La circolare è stata diffusa internamente ai membri delle forze armate attraverso la rete intranet del Ministero della Difesa britannico. All'interno si specifica che "tutto il personale dev'essere raggiungibile in qualunque momento attraverso il proprio telefono cellulare; ordini e istruzioni passeranno direttamente da WhatsApp e tutte le disposizioni di carattere operativo diffuse attraverso questo mezzo vanno considerate un ordine".

Si tratta di una novità inattesa, per almeno due motivi. Il primo è che finora le forze armate britanniche avevano sempre escluso la possibilità di utilizzare una piattaforma di messaggistica istantanea per veicolare ordini di carattere ufficiale. Il secondo è che dal punto di vista della riservatezza delle comunicazioni al suo interno WhatsApp è stata protagonista di alcuni scivoloni nel passato recente.

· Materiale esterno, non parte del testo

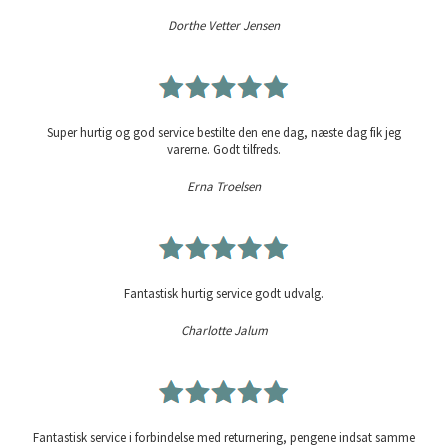
Dorthe Vetter Jensen
Super hurtig og god service bestilte den ene dag, næste dag fik jeg
varerne. Godt tilfreds.
Erna Troelsen
Fantastisk hurtig service godt udvalg.
Charlotte Jalum
Fantastisk service i forbindelse med returnering, pengene indsat samme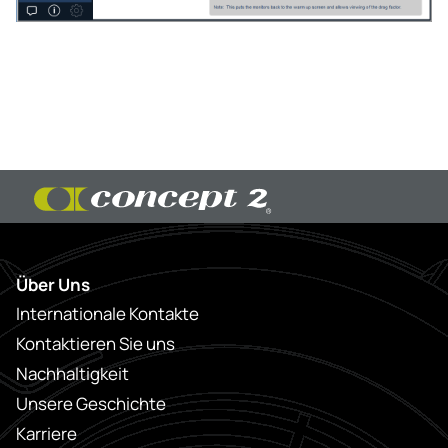
Über Uns
Internationale Kontakte
Kontaktieren Sie uns
Nachhaltigkeit
Unsere Geschichte
Karriere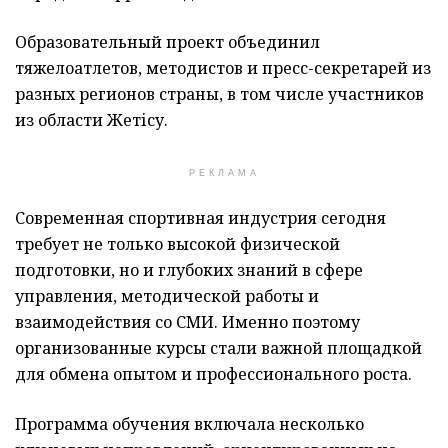
Образовательный проект объединил
тяжелоатлетов, методистов и пресс-секретарей из
разных регионов страны, в том числе участников
из области Жетісу.
РЕКЛАМА
Современная спортивная индустрия сегодня
требует не только высокой физической
подготовки, но и глубоких знаний в сфере
управления, методической работы и
взаимодействия со СМИ. Именно поэтому
организованные курсы стали важной площадкой
для обмена опытом и профессионального роста.
Программа обучения включала несколько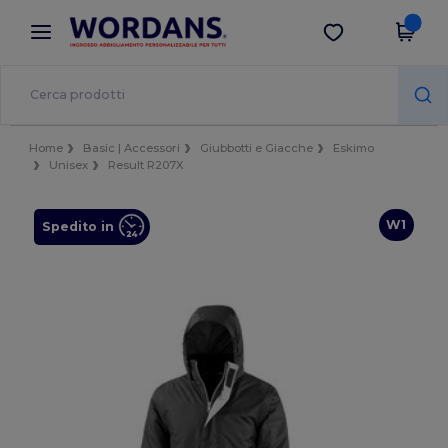
×
App Wordans
Scarica app
Prezzi migliori sull'app!
Home
Basic | Accessori
Giubbotti e Giacche
Eskimo
Unisex
Result R207X
W1
Spedito in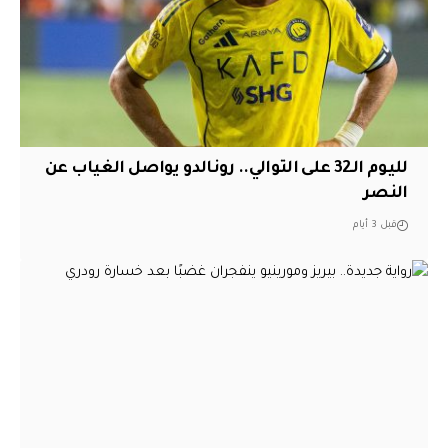
لليوم الـ32 على التوالي.. رونالدو يواصل الغياب عن
النصر
قبل 3 أيام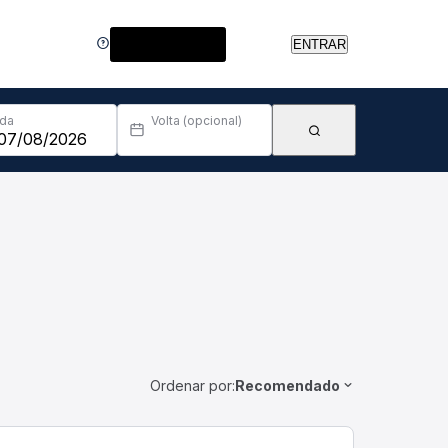
Central de Ajuda
ENTRAR
Ida
Volta (opcional)
Ordenar por:
Recomendado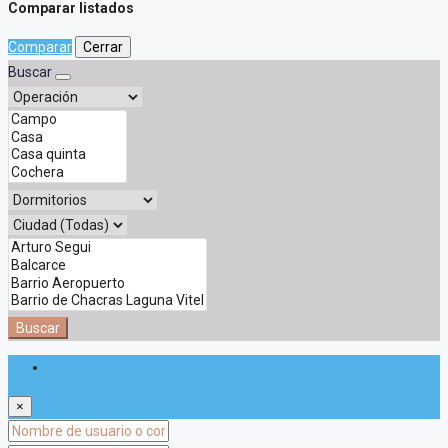
Comparar listados
Comparar
Cerrar
Buscar
Buscar
Iniciar sesión
×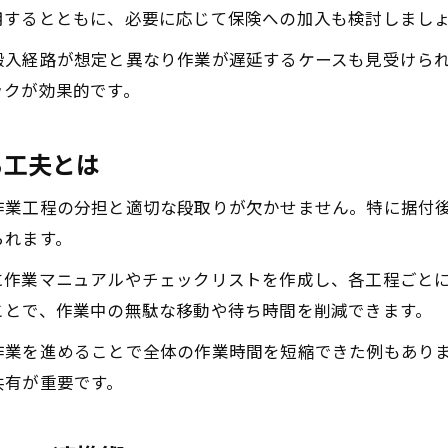
用するとともに、必要に応じて保険への加入も検討しまし
搬入経路が想定と異なり作業が遅延するケースも見受けら
ックが効果的です。
る工夫とは
作業工程の分担と適切な段取りが欠かせません。特に据付
られます。
に作業マニュアルやチェックリストを作成し、各工程ごと
ことで、作業中の無駄な移動や待ち時間を削減できます。
作業を進めることで全体の作業時間を短縮できた例もあり
共有が重要です。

Stando alle ipotesi di un ex militare intervistato dal The Register la scelta sarebbe stata dettata dal bisogno dei vertici delle forze armate di raggiungere da subito tutto il personale proprio per via delle operazioni di isolamento anti coronavirus alle quali molti stanno venendo sottoposti. Se così fosse, optare per WhatsApp avrebbe un suo senso: l'app è già utilizzata quotidianamente da chiunque, a differenza di un'alternativa come Signal — giudicata da molti più sicura ma decisamente meno diffusa.